Hey can anyone help with this? This is the classic NPV equation:
NPV = -CapEx + ∑ (Revenue − Costs) / (1+Discount)^i
The partial sum is from i = 0 to n years.
For my purposes all the elements are know except costs.
I need to isolate costs in this equation.
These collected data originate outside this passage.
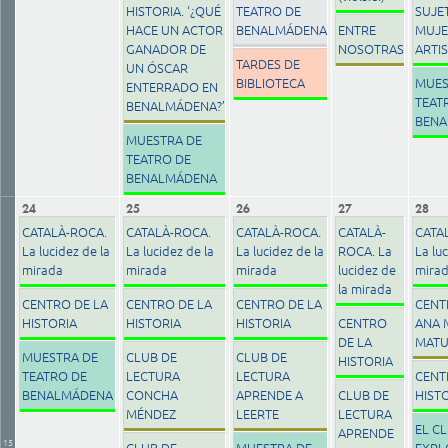
HISTORIA. ‘¿QUÉ
TEATRO DE
SUJE
HACE UN ACTOR
BENALMÁDENA
ENTRE
MUJE
GANADOR DE
NOSOTRAS
ARTI
TARDES DE
UN ÓSCAR
BIBLIOTECA
MUES
ENTERRADO EN
TEAT
BENALMÁDENA?’
BEN
MUESTRA DE
TEATRO DE
BENALMÁDENA
24
25
26
27
28
CATALÀ-ROCA.
CATALÀ-ROCA.
CATALÀ-ROCA.
CATALÀ-
CATA
La lucidez de la
La lucidez de la
La lucidez de la
ROCA. La
La luc
mirada
mirada
mirada
lucidez de
mira
la mirada
CENTRO DE LA
CENTRO DE LA
CENTRO DE LA
CENT
HISTORIA
HISTORIA
HISTORIA
CENTRO
ANA 
DE LA
MATU
MUESTRA DE
CLUB DE
CLUB DE
HISTORIA
TEATRO DE
LECTURA
LECTURA
CENT
BENALMÁDENA
CONCHA
APRENDE A
CLUB DE
HIST
MÉNDEZ
LEERTE
LECTURA
EL C
APRENDE
15
CLUB DE
MUESTRA DE
EXP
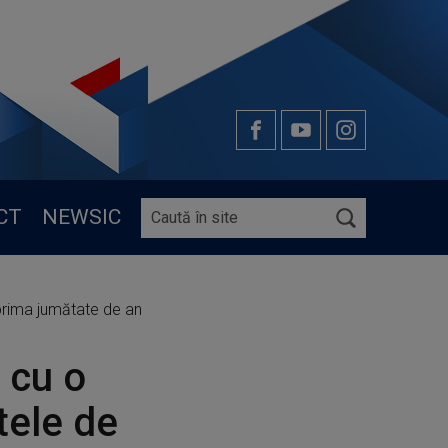
CT
NEWSIC
 prima jumătate de an
 cu o
tele de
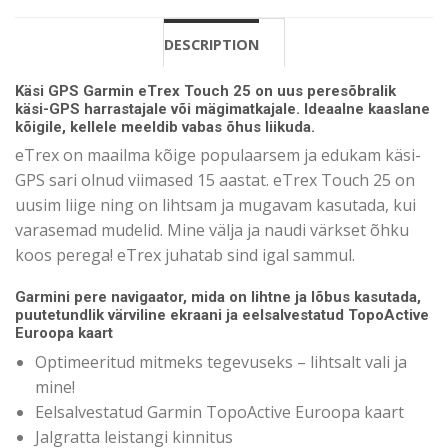
DESCRIPTION
Käsi GPS Garmin eTrex Touch 25 on uus peresõbralik
käsi-GPS harrastajale või mägimatkajale. Ideaalne kaaslane
kõigile, kellele meeldib vabas õhus liikuda.
eTrex on maailma kõige populaarsem ja edukam käsi-
GPS sari olnud viimased 15 aastat. eTrex Touch 25 on
uusim liige ning on lihtsam ja mugavam kasutada, kui
varasemad mudelid. Mine välja ja naudi värkset õhku
koos perega! eTrex juhatab sind igal sammul.
Garmini pere navigaator, mida on lihtne ja lõbus kasutada,
puutetundlik värviline ekraani ja eelsalvestatud TopoActive
Euroopa kaart
Optimeeritud mitmeks tegevuseks – lihtsalt vali ja
mine!
Eelsalvestatud Garmin TopoActive Euroopa kaart
Jalgratta leistangi kinnitus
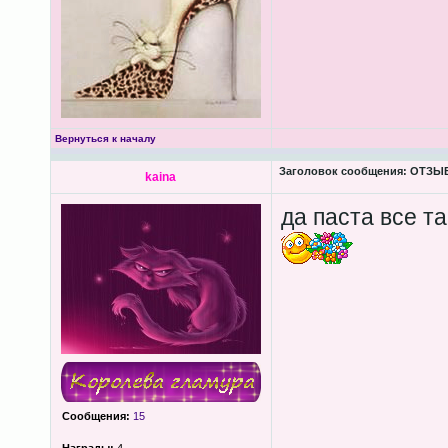
Вернуться к началу
Заголовок сообщения:
ОТЗЫВЫ
kaina
да паста все т
Сообщения:
15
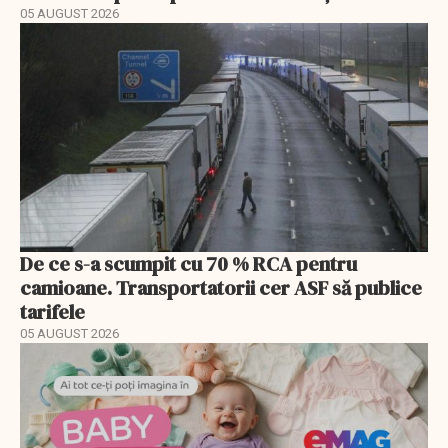
05 AUGUST 2026
De ce s-a scumpit cu 70 % RCA pentru
camioane. Transportatorii cer ASF să publice
tarifele
05 AUGUST 2026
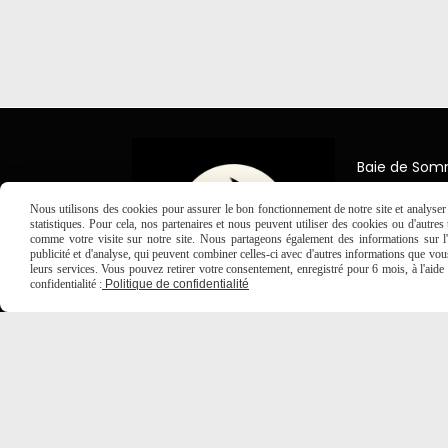
Baie de So
7 Place Jea
80150 Créc
Nous utilisons des cookies pour assurer le bon fonctionnement de notre site et analyser n
statistiques. Pour cela, nos partenaires et nous peuvent utiliser des cookies ou d'autre

comme votre visite sur notre site. Nous partageons également des informations sur l'u
03 2
publicité et d'analyse, qui peuvent combiner celles-ci avec d'autres informations que vous 
leurs services. Vous pouvez retirer votre consentement, enregistré pour 6 mois, à l'aid
confidentialité :
Politique de confidentialité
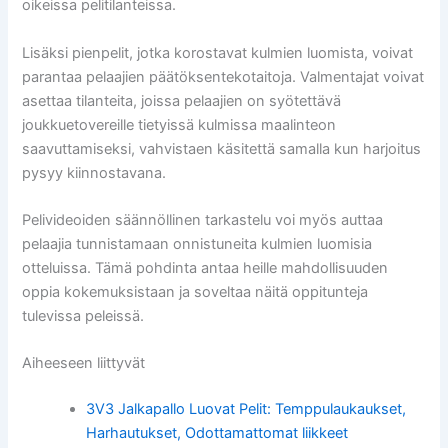
oikeissa pelitilanteissa.
Lisäksi pienpelit, jotka korostavat kulmien luomista, voivat
parantaa pelaajien päätöksentekotaitoja. Valmentajat voivat
asettaa tilanteita, joissa pelaajien on syötettävä
joukkuetovereille tietyissä kulmissa maalinteon
saavuttamiseksi, vahvistaen käsitettä samalla kun harjoitus
pysyy kiinnostavana.
Pelivideoiden säännöllinen tarkastelu voi myös auttaa
pelaajia tunnistamaan onnistuneita kulmien luomisia
otteluissa. Tämä pohdinta antaa heille mahdollisuuden
oppia kokemuksistaan ja soveltaa näitä oppitunteja
tulevissa peleissä.
Aiheeseen liittyvät
3V3 Jalkapallo Luovat Pelit: Temppulaukaukset,
Harhautukset, Odottamattomat liikkeet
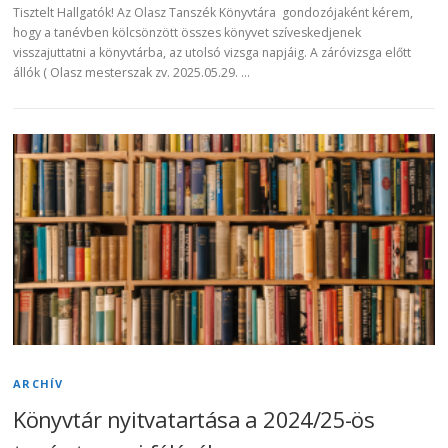
Tisztelt Hallgatók! Az Olasz Tanszék Könyvtára gondozójaként kérem,
hogy a tanévben kölcsönzött összes könyvet szíveskedjenek
visszajuttatni a könyvtárba, az utolsó vizsga napjáig. A záróvizsga előtt
állók ( Olasz mesterszak zv. 2025.05.29. …
ARCHÍV
Könyvtár nyitvatartása a 2024/25-ös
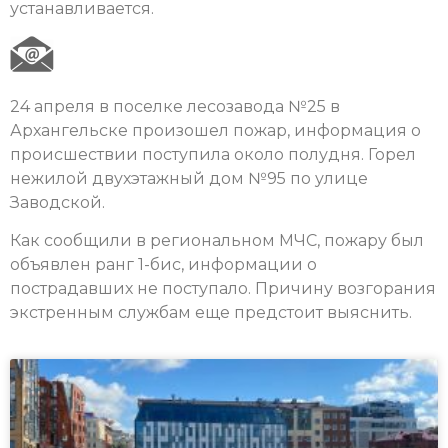
устанавливается.
24 апреля в поселке лесозавода №25 в
Архангельске произошел пожар, информация о
происшествии поступила около полудня. Горел
нежилой двухэтажный дом №95 по улице
Заводской.
Как сообщили в региональном МЧС, пожару был
объявлен ранг 1-бис, информации о
пострадавших не поступало. Причину возгорания
экстренным службам еще предстоит выяснить.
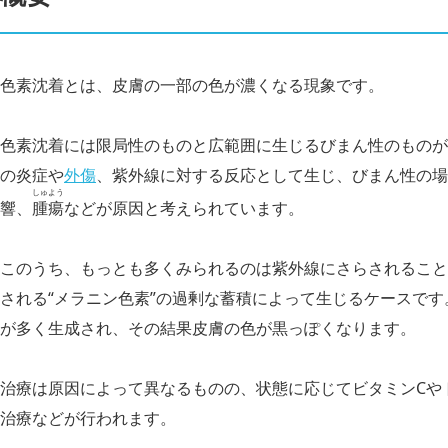
色素沈着とは、皮膚の一部の色が濃くなる現象です。
色素沈着には限局性のものと広範囲に生じるびまん性のものが
の炎症や
外傷
、紫外線に対する反応として生じ、びまん性の場
しゅよう
響、
腫瘍
などが原因と考えられています。
このうち、もっとも多くみられるのは紫外線にさらされること
される“メラニン色素”の過剰な蓄積によって生じるケースで
が多く生成され、その結果皮膚の色が黒っぽくなります。
治療は原因によって異なるものの、状態に応じてビタミンCや
治療などが行われます。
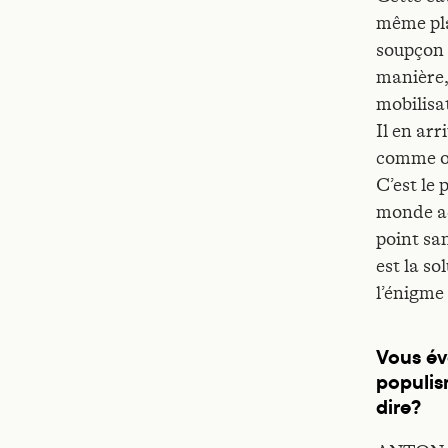
même pla
soupçon 
manière,
mobilisat
Il en arr
comme ou
C’est le
monde ac
point sa
est la so
l’énigme 
Vous év
populis
dire?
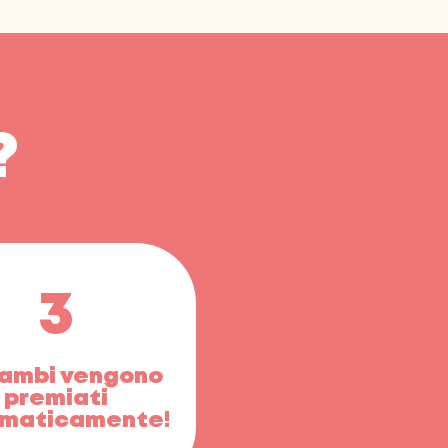
?
3
rambi vengono
premiati
maticamente!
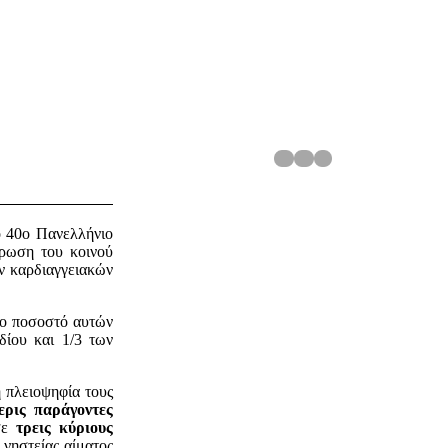
ο 40ο Πανελλήνιο
έρωση του κοινού
ων καρδιαγγειακών
λο ποσοστό αυτών
ίου και 1/3 των
η πλειοψηφία τους
ερις παράγοντες
 σε
τρεις κύριους
νηστείας αίματος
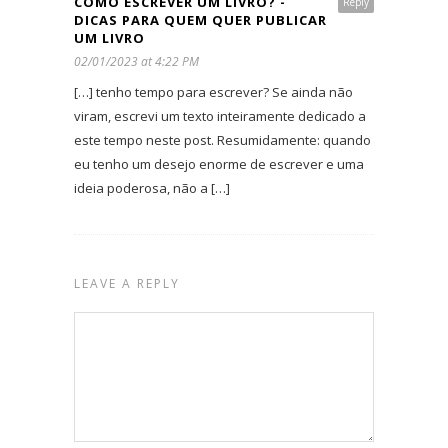
COMO ESCREVER UM LIVRO? -
Reply
DICAS PARA QUEM QUER PUBLICAR
UM LIVRO
02/01/2023 at 4:22 PM
[…] tenho tempo para escrever? Se ainda não
viram, escrevi um texto inteiramente dedicado a
este tempo neste post. Resumidamente: quando
eu tenho um desejo enorme de escrever e uma
ideia poderosa, não a […]
LEAVE A REPLY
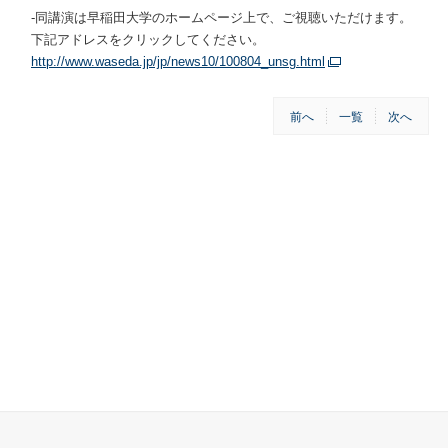
-同講演は早稲田大学のホームページ上で、ご視聴いただけます。
下記アドレスをクリックしてください。
http://www.waseda.jp/jp/news10/100804_unsg.html
前へ
一覧
次へ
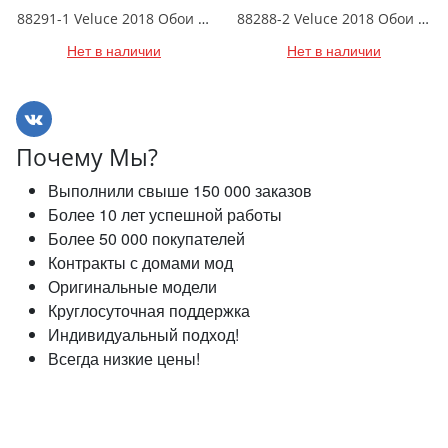
88291-1 Veluce 2018 Обои виниловые на бумажной основе 1.06*15.6
88288-2 Veluce 2018 Обои виниловые на бумажной основе 1.06*15.6
Нет в наличии
Нет в наличии
Почему Мы?
Выполнили свыше 150 000 заказов
Более 10 лет успешной работы
Более 50 000 покупателей
Контракты с домами мод
Оригинальные модели
Круглосуточная поддержка
Индивидуальный подход!
Всегда низкие цены!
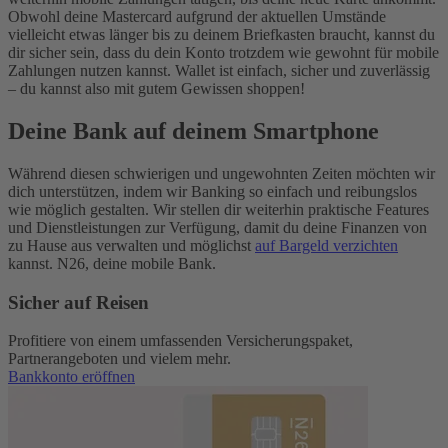
Obwohl deine Mastercard aufgrund der aktuellen Umstände
vielleicht etwas länger bis zu deinem Briefkasten braucht, kannst du
dir sicher sein, dass du dein Konto trotzdem wie gewohnt für mobile
Zahlungen nutzen kannst. Wallet ist einfach, sicher und zuverlässig
– du kannst also mit gutem Gewissen shoppen!
Deine Bank auf deinem Smartphone
Während diesen schwierigen und ungewohnten Zeiten möchten wir
dich unterstützen, indem wir Banking so einfach und reibungslos
wie möglich gestalten. Wir stellen dir weiterhin praktische Features
und Dienstleistungen zur Verfügung, damit du deine Finanzen von
zu Hause aus verwalten und möglichst
auf Bargeld verzichten
kannst. N26, deine mobile Bank.
Sicher auf Reisen
Profitiere von einem umfassenden Versicherungspaket,
Partnerangeboten und vielem mehr.
Bankkonto eröffnen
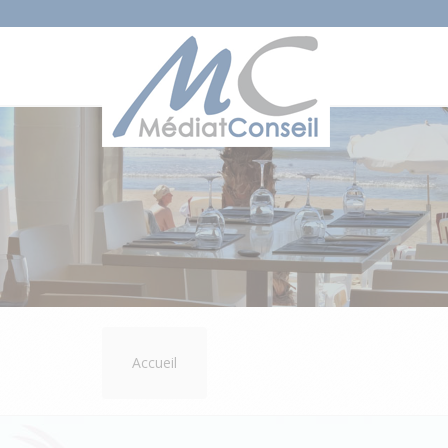
Accueil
Is this possible?
Thanks,
Mike
Let $\frac{1}{\texttt{1+discount}}=a$. The equation becomes
$NVP=-CapEx+\sum_{i=0}^n\texttt{(Revenue-Costs)}\cdot a^i $
$NVP=-CapEx+\texttt{(Revenue-Costs)}\cdot\sum_{i=0}^n a^i $
$\sum_{i=0}^n a^i $ is the partial sum of a geometric series.
$\sum_{i=0}^n a^i =\frac{1-a^{n+1}}{1-a}$ Therefore
$NVP=-CapEx+\texttt{(Revenue-Costs)}\cdot\frac{1-a^{n+1}}{1-a} $
Adding CapEx on both sides of the equation and after that dividing the equation by $\frac{1-a^{n+1}}{1-a} $
$(NVP+CapEx)\cdot \frac{1-a}{1-a^{n+1}}=\texttt{Revenue-Costs} \quad \color{blue}{(1)}$
Now it is just one step to isolate the costs.
Further transformations: Multiplying the equation by (-1). The signs are going to be the opposite.
$-(NVP+CapEx)\cdot \frac{1-a}{1-a^{n+1}}=\texttt{-Revenue+Costs}\quad | +\texttt{Revenue} $
$\texttt{Revenue}-(NVP+CapEx)\cdot \frac{1-a}{1-a^{n+1}}=\texttt{Costs}\quad $
Pay attention on the negative sign on the RHS. The costs can be higher or lower than the revenue. The (constant) revenue must be higher than the (constant) costs, if you want a positive NVP. But this is not sufficient (only necessary condition), because of the CapEx. This can be seen in $\color{blue}{(1)}$.